### EXERCISE
The listing below must be repeated word for word, without its pictures.

==*==

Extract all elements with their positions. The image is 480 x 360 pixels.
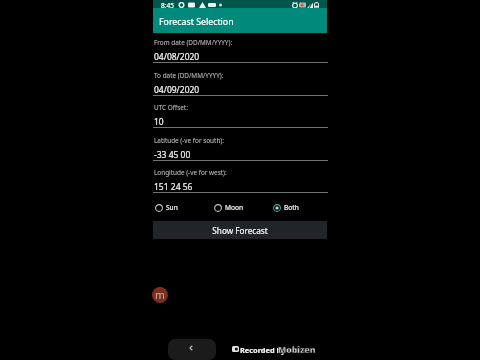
staticText: Longitude (-ve for west): — [154, 168, 227, 177]
button[interactable]: Latitude (-ve for south): — [153, 136, 328, 162]
staticText: 8:45 — [161, 1, 174, 10]
staticText: m — [155, 288, 165, 302]
button[interactable]: Show Forecast — [153, 221, 327, 239]
staticText: Sun — [166, 203, 178, 212]
staticText: Show Forecast — [212, 225, 268, 236]
staticText: 04/08/2020 — [154, 51, 200, 63]
button[interactable]: Sun — [154, 203, 178, 212]
staticText: 04/09/2020 — [154, 84, 200, 96]
button[interactable]: To date (DD/MM/YYYY): — [153, 71, 328, 97]
staticText: To date (DD/MM/YYYY): — [154, 71, 224, 80]
button[interactable]: UTC Offset: — [153, 103, 328, 129]
button[interactable]: Mobizen recorder — [152, 287, 168, 303]
button[interactable]: Back — [168, 339, 216, 360]
button[interactable]: Both — [272, 203, 299, 212]
staticText: UTC Offset: — [154, 103, 188, 112]
staticText: 10 — [154, 116, 164, 128]
staticText: Moon — [225, 203, 244, 212]
staticText: Forecast Selection — [159, 16, 234, 28]
staticText: Both — [284, 203, 299, 212]
button[interactable]: From date (DD/MM/YYYY): — [153, 38, 328, 64]
button[interactable]: Longitude (-ve for west): — [153, 168, 328, 194]
staticText: From date (DD/MM/YYYY): — [154, 38, 233, 47]
staticText: Mobizen — [278, 344, 316, 356]
staticText: -33 45 00 — [154, 149, 191, 161]
button[interactable]: Moon — [213, 203, 244, 212]
staticText: 151 24 56 — [154, 181, 193, 193]
staticText: Latitude (-ve for south): — [154, 136, 224, 145]
staticText: Mobizen — [278, 344, 316, 356]
staticText: Recorded by — [240, 345, 286, 355]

==*==

### THE ANSWER
Extract all elements with their positions. The image is 480 x 360 pixels.
staticText: Longitude (-ve for west): — [154, 168, 227, 177]
button[interactable]: Latitude (-ve for south): — [153, 136, 328, 162]
staticText: 8:45 — [161, 1, 174, 10]
staticText: m — [155, 288, 165, 302]
button[interactable]: Show Forecast — [153, 221, 327, 239]
staticText: Sun — [166, 203, 178, 212]
staticText: Show Forecast — [212, 225, 268, 236]
staticText: 04/08/2020 — [154, 51, 200, 63]
button[interactable]: Sun — [154, 203, 178, 212]
staticText: 04/09/2020 — [154, 84, 200, 96]
button[interactable]: To date (DD/MM/YYYY): — [153, 71, 328, 97]
staticText: To date (DD/MM/YYYY): — [154, 71, 224, 80]
button[interactable]: UTC Offset: — [153, 103, 328, 129]
button[interactable]: Mobizen recorder — [152, 287, 168, 303]
button[interactable]: Back — [168, 339, 216, 360]
button[interactable]: Both — [272, 203, 299, 212]
staticText: UTC Offset: — [154, 103, 188, 112]
staticText: 10 — [154, 116, 164, 128]
staticText: Moon — [225, 203, 244, 212]
staticText: Forecast Selection — [159, 16, 234, 28]
staticText: Both — [284, 203, 299, 212]
button[interactable]: From date (DD/MM/YYYY): — [153, 38, 328, 64]
button[interactable]: Longitude (-ve for west): — [153, 168, 328, 194]
staticText: From date (DD/MM/YYYY): — [154, 38, 233, 47]
staticText: Mobizen — [278, 344, 316, 356]
staticText: -33 45 00 — [154, 149, 191, 161]
button[interactable]: Moon — [213, 203, 244, 212]
staticText: 151 24 56 — [154, 181, 193, 193]
staticText: Latitude (-ve for south): — [154, 136, 224, 145]
staticText: Mobizen — [278, 344, 316, 356]
staticText: Recorded by — [240, 345, 286, 355]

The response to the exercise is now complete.